- DATA
*****

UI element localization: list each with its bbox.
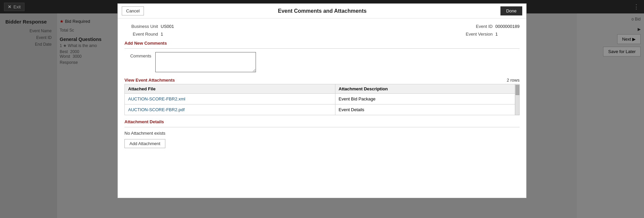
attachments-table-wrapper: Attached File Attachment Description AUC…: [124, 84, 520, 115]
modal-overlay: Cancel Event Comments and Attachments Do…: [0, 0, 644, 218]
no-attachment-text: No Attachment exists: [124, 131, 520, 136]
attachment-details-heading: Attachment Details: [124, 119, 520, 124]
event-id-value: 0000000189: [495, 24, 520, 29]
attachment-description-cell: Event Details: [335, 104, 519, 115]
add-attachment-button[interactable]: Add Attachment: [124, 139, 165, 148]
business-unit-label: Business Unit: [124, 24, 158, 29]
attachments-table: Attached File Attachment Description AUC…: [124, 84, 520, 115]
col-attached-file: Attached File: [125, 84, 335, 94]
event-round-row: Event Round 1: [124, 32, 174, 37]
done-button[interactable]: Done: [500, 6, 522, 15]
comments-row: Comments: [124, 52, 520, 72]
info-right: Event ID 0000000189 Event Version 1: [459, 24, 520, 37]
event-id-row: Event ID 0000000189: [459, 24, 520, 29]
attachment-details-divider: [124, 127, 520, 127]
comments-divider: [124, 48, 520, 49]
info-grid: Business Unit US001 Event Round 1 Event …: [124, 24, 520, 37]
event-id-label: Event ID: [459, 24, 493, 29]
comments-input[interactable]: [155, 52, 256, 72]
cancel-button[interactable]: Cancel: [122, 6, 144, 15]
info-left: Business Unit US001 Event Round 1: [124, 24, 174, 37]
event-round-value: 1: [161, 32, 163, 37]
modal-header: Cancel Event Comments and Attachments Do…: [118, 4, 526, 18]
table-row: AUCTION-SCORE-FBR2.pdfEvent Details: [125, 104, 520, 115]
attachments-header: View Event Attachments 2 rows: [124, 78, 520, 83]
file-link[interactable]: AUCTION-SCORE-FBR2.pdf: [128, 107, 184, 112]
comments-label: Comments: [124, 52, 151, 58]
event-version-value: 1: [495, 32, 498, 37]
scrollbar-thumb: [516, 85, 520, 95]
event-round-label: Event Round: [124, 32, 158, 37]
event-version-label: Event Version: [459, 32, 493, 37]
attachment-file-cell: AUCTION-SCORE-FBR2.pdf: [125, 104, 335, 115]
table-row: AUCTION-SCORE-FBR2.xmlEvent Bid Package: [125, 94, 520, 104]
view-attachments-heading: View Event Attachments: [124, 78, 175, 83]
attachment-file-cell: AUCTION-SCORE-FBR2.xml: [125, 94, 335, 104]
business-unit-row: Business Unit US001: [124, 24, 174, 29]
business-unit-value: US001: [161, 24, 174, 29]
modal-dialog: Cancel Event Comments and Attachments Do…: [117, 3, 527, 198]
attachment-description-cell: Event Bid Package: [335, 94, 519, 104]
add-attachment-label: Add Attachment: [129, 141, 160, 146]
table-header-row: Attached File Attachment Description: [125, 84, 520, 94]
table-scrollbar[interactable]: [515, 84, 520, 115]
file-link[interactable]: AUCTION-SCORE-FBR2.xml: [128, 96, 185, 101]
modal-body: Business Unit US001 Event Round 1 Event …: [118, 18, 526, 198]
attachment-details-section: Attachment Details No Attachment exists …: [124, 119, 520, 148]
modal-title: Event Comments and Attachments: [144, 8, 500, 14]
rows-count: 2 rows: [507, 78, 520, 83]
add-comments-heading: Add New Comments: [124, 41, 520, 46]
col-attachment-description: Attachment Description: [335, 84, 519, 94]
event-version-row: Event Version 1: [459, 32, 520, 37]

*****

- BRIEF
Could you please find every line of the listing above holding the string "link" and copy it?

- RESPONSE TO THIS TASK
file-link[interactable]: AUCTION-SCORE-FBR2.pdf: [128, 107, 184, 112]
file-link[interactable]: AUCTION-SCORE-FBR2.xml: [128, 96, 185, 101]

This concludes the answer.